The ball knocked the seagull to the ground.
***
Umpires conferred on the bizarre happenings and ruled play should have stopped as soon as the bird was hit.


This is not the first time, though:
During an exhibition game in 2001, Randy Johnson threw a pitch for Arizona that killed a dove as it flew in front of the batter.

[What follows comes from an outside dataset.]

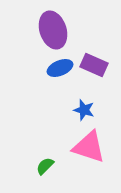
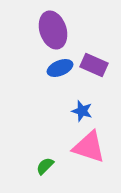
blue star: moved 2 px left, 1 px down
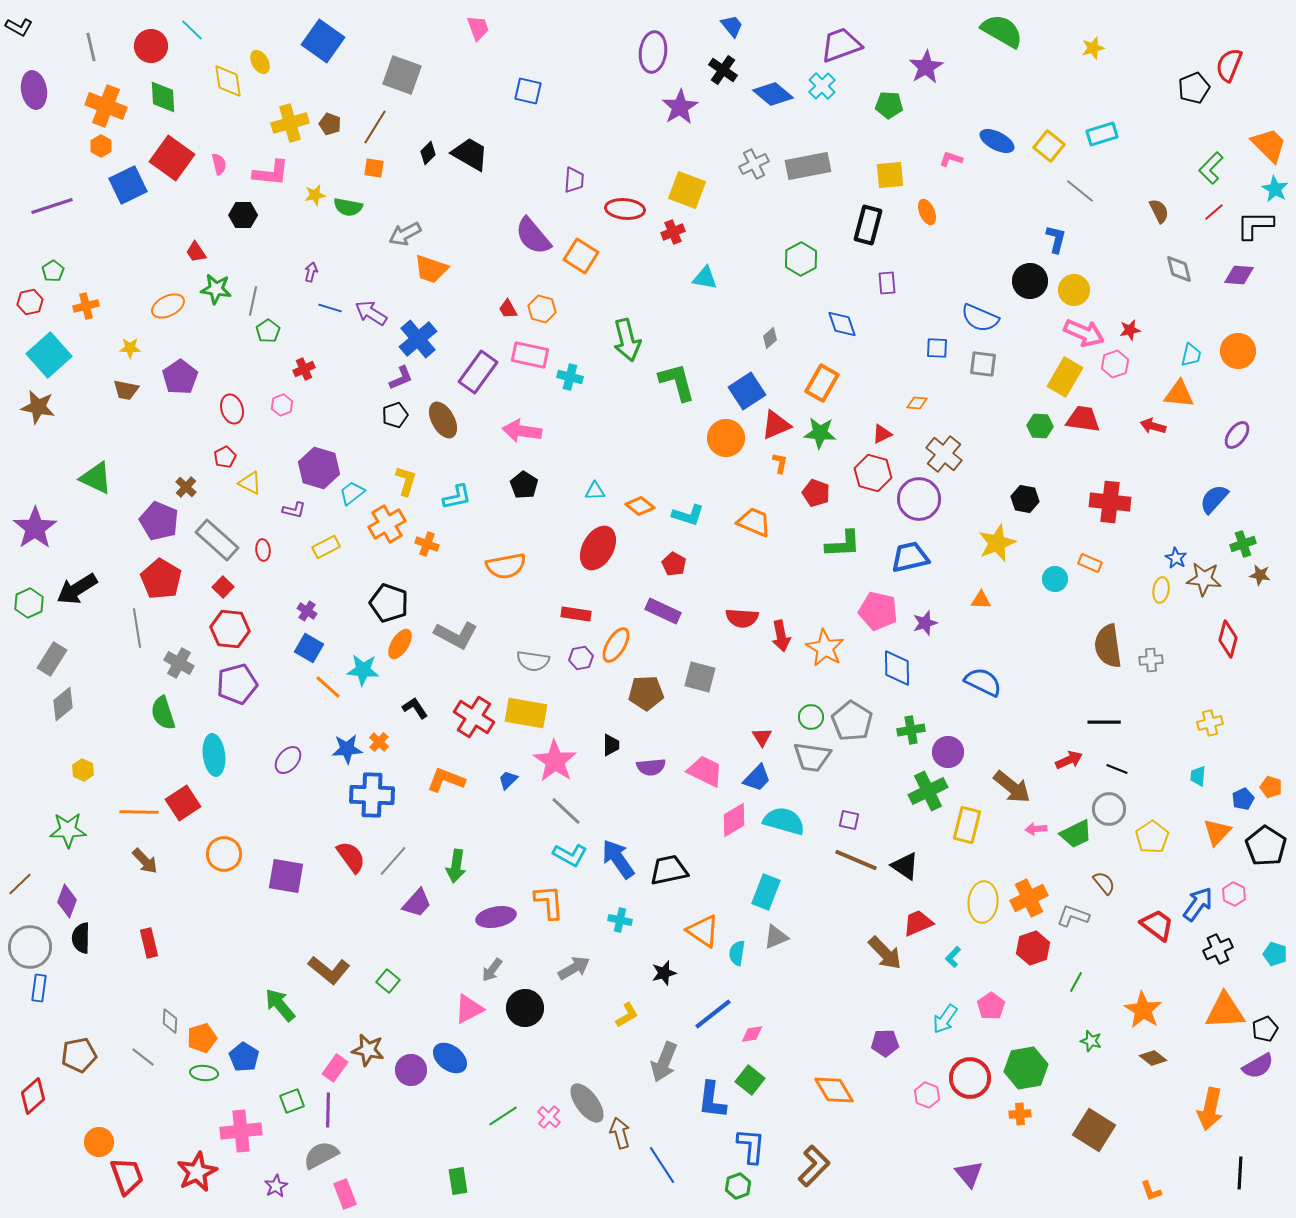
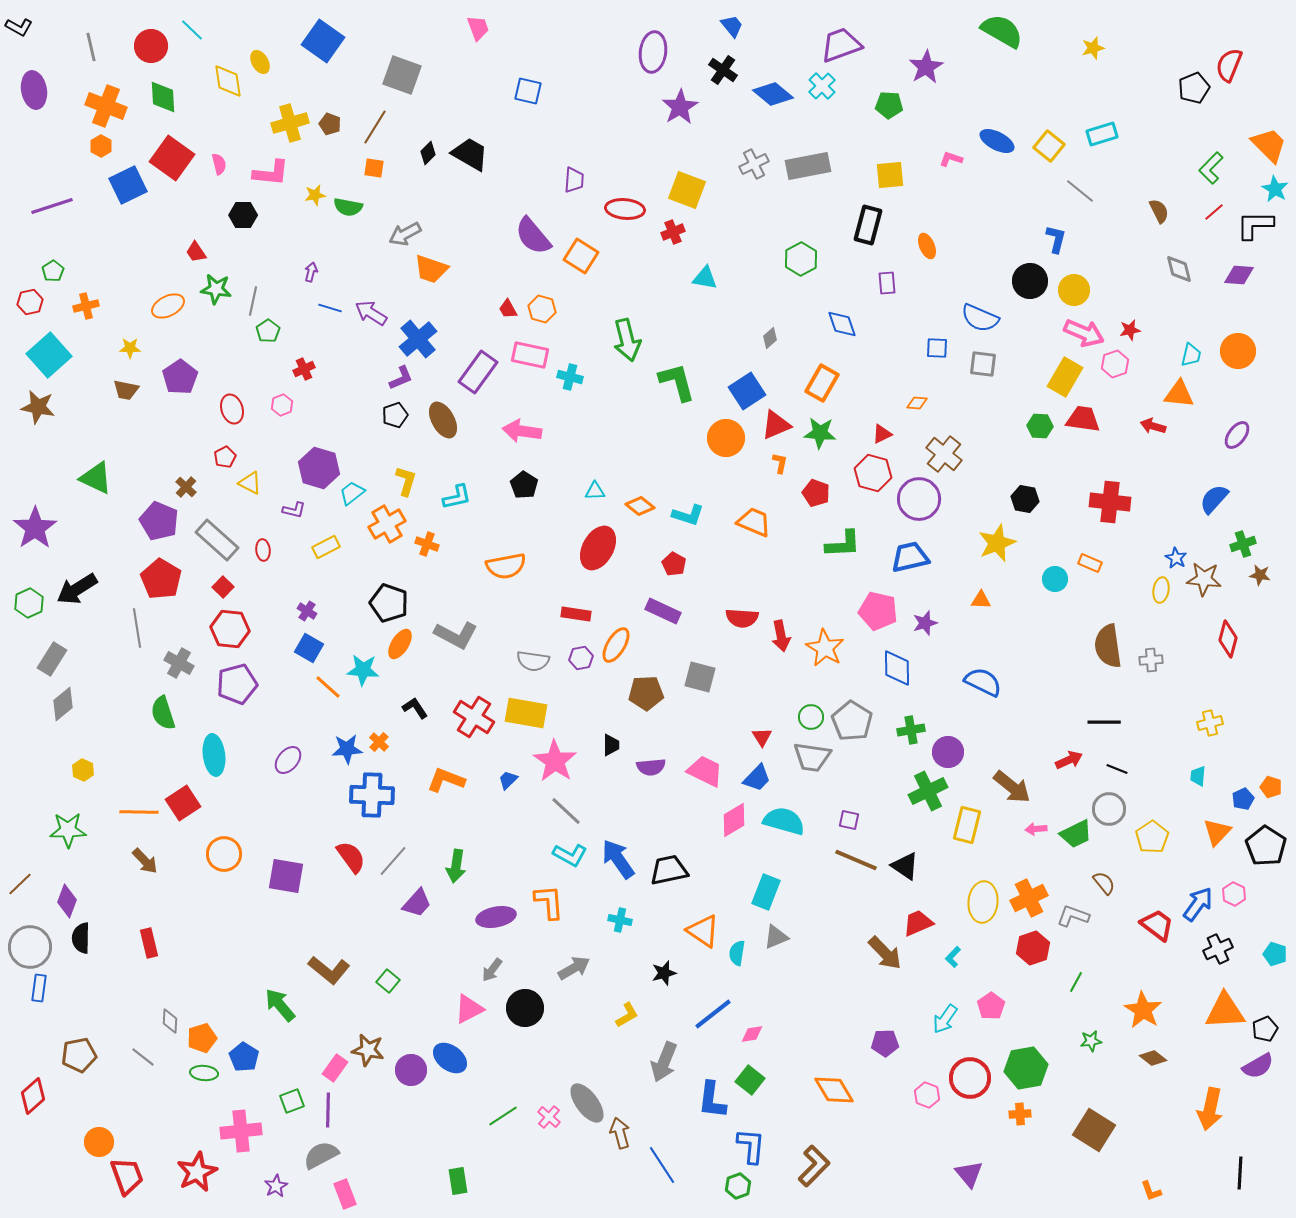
orange ellipse at (927, 212): moved 34 px down
green star at (1091, 1041): rotated 25 degrees counterclockwise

In 1983, Dave Winfield, then with the New York Yankees, threw a ball that hit a seagull at Exhibition Stadium in Toronto. Winfield was charged with cruelty to animals, a charge that was dropped the next day.

Tuesday, June 06, 2006

Worst birthday ever

As post on this blog have become few and far between I figured I should contribute.

This kid had the worst birthday ever (or at least until my next birthday). Not only did his parents take him to ChuckE Cheese, they forgot him there too.

Also Brangelina sold pics of their new baby for $4 million to Time, Inc, but it appear that one of Dara's favorite sites Gawker got it for free (its right below the Jew York post).

And while we are taking about kids, I think I found definitive proof that Darwin was wrong. Scariest baby news of the week Anna Nicole is pregnant. Any one else feels that will set the human race back a couple of years.

Typo?

Maybe, maybe not:
(from Gawker)

Pee-Wee Herman is back!

And, no, I'm not talking about Justin's Halloween costume.

Adult Swim -- home to my favorites Robot Chicken and Harvey Birdman, Attorney at Law -- has obtained the rights to Pee-Wee's Playhouse and will air the episodes beginning July 10th.

Friday, June 02, 2006

Thursday, June 01, 2006

I still think he's funny

Here's an interview with the guy that Debby doesn't think is funny.

Continuing our Royals Bashing....

According to the Onion, the Royals have hired Tom Emanski to teach them the fundamentals of baseball.